Only lines containing the string "моечное" belong in the answer; copy all of them from the entries.

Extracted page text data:
▬▬▬

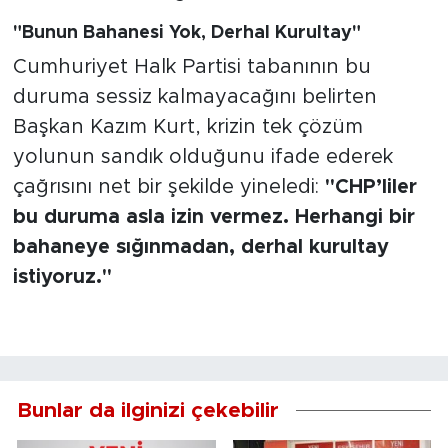
"Bunun Bahanesi Yok, Derhal Kurultay"
Cumhuriyet Halk Partisi tabanının bu
duruma sessiz kalmayacağını belirten
Başkan Kazım Kurt, krizin tek çözüm
yolunun sandık olduğunu ifade ederek
çağrısını net bir şekilde yineledi:
"CHP’liler
bu duruma asla izin vermez. Herhangi bir
bahaneye sığınmadan, derhal kurultay
istiyoruz."
Bunlar da ilginizi çekebilir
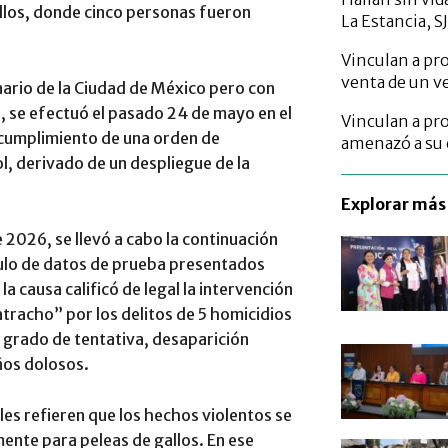
allos, donde cinco personas fueron
La Estancia, S
Vinculan a pro
venta de un v
nario de la Ciudad de México pero con
, se efectuó el pasado 24 de mayo en el
Vinculan a pr
l cumplimiento de una orden de
amenazó a su 
l, derivado de un despliegue de la
Explorar más 
2026, se llevó a cabo la continuación
úmulo de datos de prueba presentados
 la causa calificó de legal la intervención
tracho” por los delitos de 5 homicidios
 grado de tentativa, desaparición
ños dolosos.
ales refieren que los hechos violentos se
mente para peleas de gallos. En ese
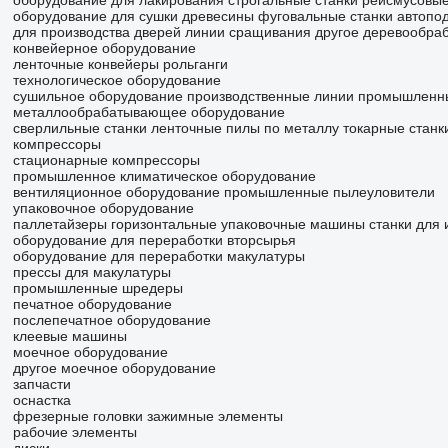
оборудование для лакирования
строгальные станки
рейсмусовые
оборудование для сушки древесины
фуговальные станки
автопо
для производства дверей
линии сращивания
другое деревообра
конвейерное оборудование
ленточные конвейеры
рольганги
технологическое оборудование
сушильное оборудование
производственные линии
промышленн
металлообрабатывающее оборудование
сверлильные станки
ленточные пилы по металлу
токарные станк
компрессоры
стационарные компрессоры
промышленное климатическое оборудование
вентиляционное оборудование
промышленные пылеуловители
упаковочное оборудование
паллетайзеры
горизонтальные упаковочные машины
станки для 
оборудование для переработки вторсырья
оборудование для переработки макулатуры
прессы для макулатуры
промышленные шредеры
печатное оборудование
послепечатное оборудование
клеевые машины
моечное оборудование
другое моечное оборудование
запчасти
оснастка
фрезерные головки
зажимные элементы
рабочие элементы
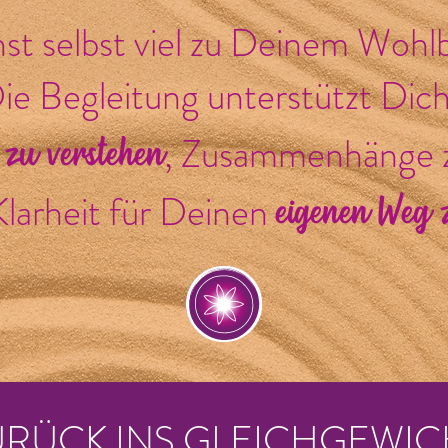
st selbst viel zu Deinem Wohl
Die Begleitung unterstützt Dich
 zu verstehen
, Zusammenhänge 
eigenen Weg 
larheit für Deinen
URÜCK INS GLEICHGEWIC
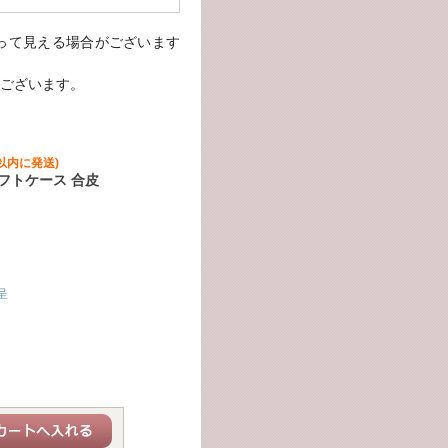
って見える場合がございます
ございます。
以内に発送)
ソフトケース 合皮
呈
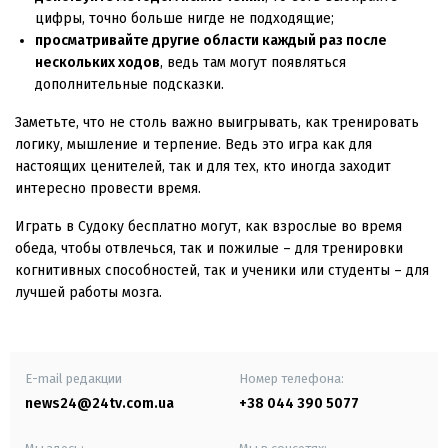
цифры, точно больше нигде не подходящие;
просматривайте другие области каждый раз после
нескольких ходов
, ведь там могут появляться
дополнительные подсказки.
Заметьте, что не столь важно выигрывать, как тренировать
логику, мышление и терпение. Ведь это игра как для
настоящих ценителей, так и для тех, кто иногда заходит
интересно провести время.
Играть в Судоку бесплатно могут, как взрослые во время
обеда, чтобы отвлечься, так и пожилые – для тренировки
когнитивных способностей, так и ученики или студенты – для
лучшей работы мозга.
E-mail редакции
Номер телефона:
news24@24tv.com.ua
+38 044 390 5077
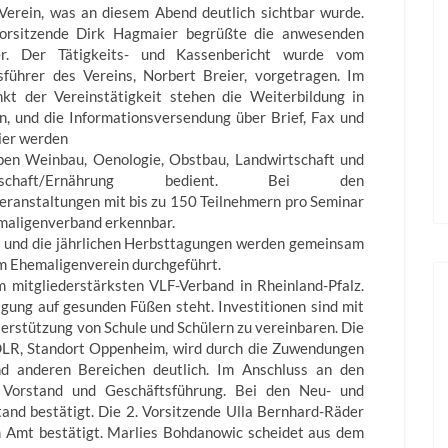
Verein, was an diesem Abend deutlich sichtbar wurde.
orsitzende Dirk Hagmaier begrüßte die anwesenden
er. Der Tätigkeits- und Kassenbericht wurde vom
sführer des Vereins, Norbert Breier, vorgetragen. Im
nkt der Vereinstätigkeit stehen die Weiterbildung in
n, und die Informationsversendung über Brief, Fax und
ier werden
pen Weinbau, Oenologie, Obstbau, Landwirtschaft und
rtschaft/Ernährung bedient. Bei den
eranstaltungen mit bis zu 150 Teilnehmern pro Seminar
maligenverband erkennbar.
m und die jährlichen Herbsttagungen werden gemeinsam
 Ehemaligenverein durchgeführt.
 mitgliederstärksten VLF-Verband in Rheinland-Pfalz.
igung auf gesunden Füßen steht. Investitionen sind mit
erstützung von Schule und Schülern zu vereinbaren. Die
LR, Standort Oppenheim, wird durch die Zuwendungen
d anderen Bereichen deutlich. Im Anschluss an den
n Vorstand und Geschäftsführung. Bei den Neu- und
and bestätigt. Die 2. Vorsitzende Ulla Bernhard-Räder
m Amt bestätigt. Marlies Bohdanowic scheidet aus dem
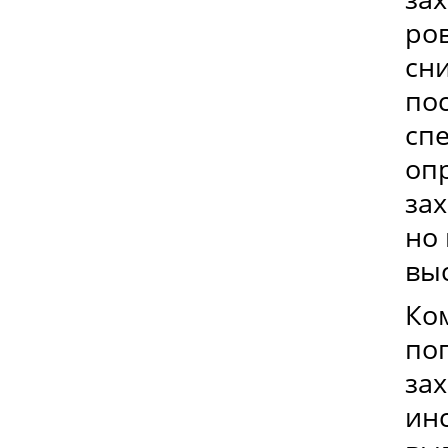
ро
сни
пос
сп
оп
зах
но 
выс
Ко
по
за
ин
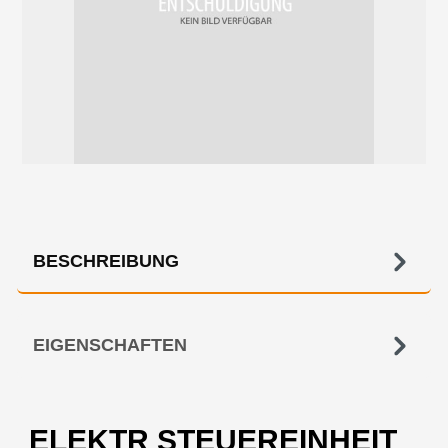
BESCHREIBUNG
EIGENSCHAFTEN
ELEKTR STEUEREINHEIT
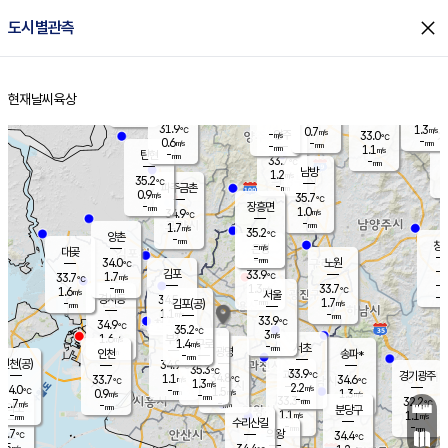
close
도시별관측
장남
판문점
32.2
℃
0.4
m/s
화현
33.8
동두천
℃
남면
-
현재날씨
육상
mm
파주
1.2
홈
m/s
포천
32.8
-
33.3
℃
mm
℃
33.2
℃
31.9
1.3
0.7
m/s
℃
m/s
-
양주
33.0
m/s
가
℃
-
0.6
-
mm
m/s
mm
-
mm
1.1
m/s
-
탄현
mm
33.7
-
3
℃
mm
남방
1.2
m/s
0
35.2
℃
-
파주금촌
mm
0.9
m/s
35.7
℃
-
장흥면
mm
1.0
m/s
34.9
℃
-
mm
1.7
m/s
35.2
℃
양촌
-
mm
창
-
m/s
은평
대곶
-
mm
34.0
노원
℃
-
김포
33.9
1.7
℃
33.7
m/s
℃
-
m/
-
1.3
33.7
m/s
mm
1.6
℃
m/s
서울
-
경서동
34.5
m
-
1.7
℃
mm
-
김포(공)
m/s
mm
1.1
-
m/s
mm
33.9
℃
34.9
-
℃
mm
35.2
℃
3
m/s
1.6
부천
m/s
1.4
구로
m/s
-
서초
mm
-
광명
mm
인천
송파*
-
mm
인천(공)
34.9
℃
35.3
℃
33.9
과천
경기광주
℃
34.8
1.1
33.7
34.6
m/s
℃
℃
℃
1.3
m/s
2.2
m/s
34.0
-
1.5
℃
mm
0.9
m/s
1.3
m/s
-
m/s
mm
-
33.3
32.2
mm
1.7
-
℃
℃
m/s
-
-
mm
무의도
mm
mm
분당구
1.1
-
1.1
m/s
m/s
mm
수리산길
-
-
mm
mm
2.7
의왕
34.4
℃
℃
1.5
m/s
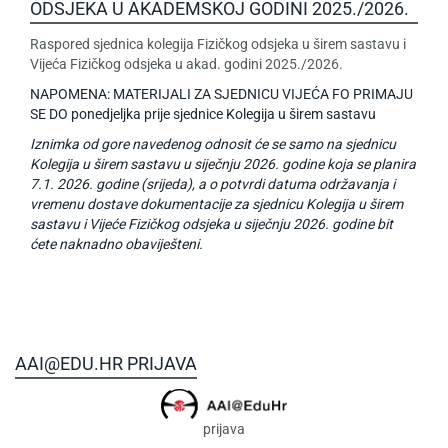
ODSJEKA U AKADEMSKOJ GODINI 2025./2026.
Raspored sjednica kolegija Fizičkog odsjeka u širem sastavu i
Vijeća Fizičkog odsjeka u akad. godini 2025./2026.
NAPOMENA: MATERIJALI ZA SJEDNICU VIJEĆA FO PRIMAJU
SE DO ponedjeljka prije sjednice Kolegija u širem sastavu
Iznimka od gore navedenog odnosit će se samo na sjednicu
Kolegija u širem sastavu u siječnju 2026. godine koja se planira
7.1. 2026. godine (srijeda), a o potvrdi datuma održavanja i
vremenu dostave dokumentacije za sjednicu Kolegija u širem
sastavu i Vijeće Fizičkog odsjeka u siječnju 2026. godine bit
ćete naknadno obaviješteni.
AAI@EDU.HR PRIJAVA
prijava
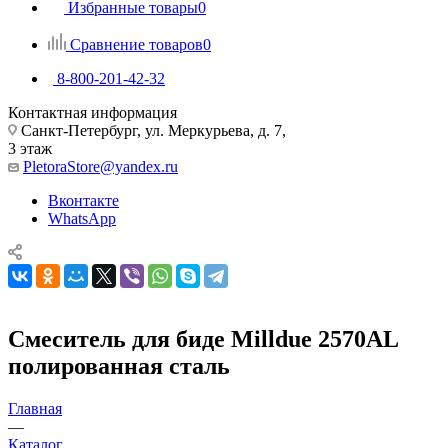
Избранные товары
0
Сравнение товаров
0
8-800-201-42-32
Контактная информация
Санкт-Петербург, ул. Меркурьева, д. 7,
3 этаж
PletoraStore@yandex.ru
Вконтакте
WhatsApp
Смеситель для биде Milldue 2570AL
полированная сталь
Главная
—
Каталог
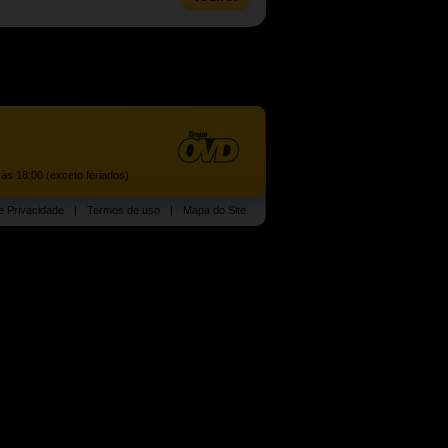
às 18:00 (exceto feriados)
de Privacidade
|
Termos de uso
|
Mapa do Site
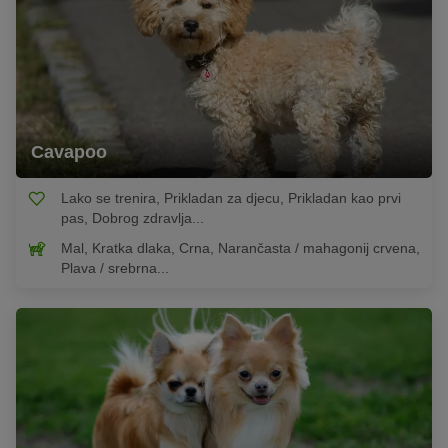
Cavapoo
Lako se trenira, Prikladan za djecu, Prikladan kao prvi
pas, Dobrog zdravlja...
Mal, Kratka dlaka, Crna, Narančasta / mahagonij crvena,
Plava / srebrna...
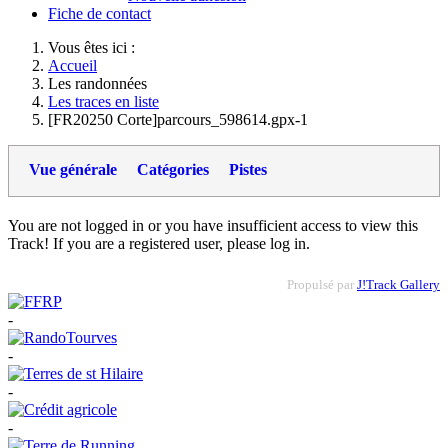
Fiche de contact
Vous êtes ici :
Accueil
Les randonnées
Les traces en liste
[FR20250 Corte]parcours_598614.gpx-1
Vue générale
Catégories
Pistes
You are not logged in or you have insufficient access to view this
Track! If you are a registered user, please log in.
Propulsé par
J!Track Gallery
-
-
-
-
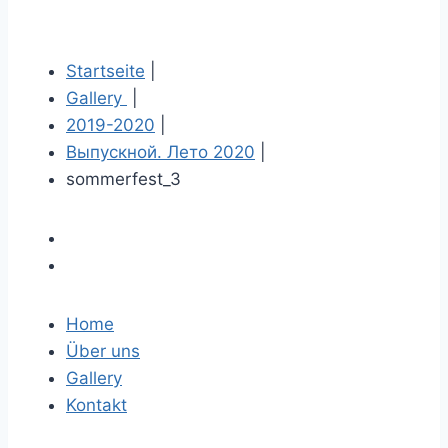
Startseite
|
Gallery
|
2019-2020
|
Выпускной. Лето 2020
|
sommerfest_3
Home
Über uns
Gallery
Kontakt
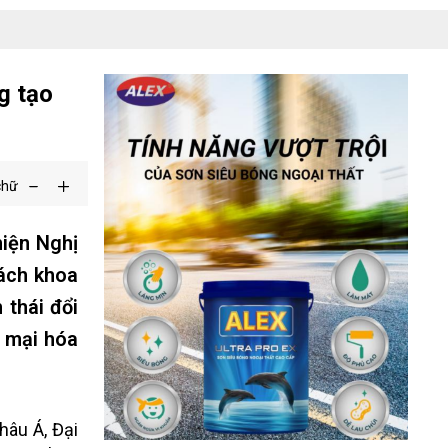
g tạo
chữ
hiện Nghị
Bách khoa
 thái đổi
g mại hóa
hâu Á, Đại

▬▬▬

*Output of the exercise*.
моечное оборудование
другое моечное оборудование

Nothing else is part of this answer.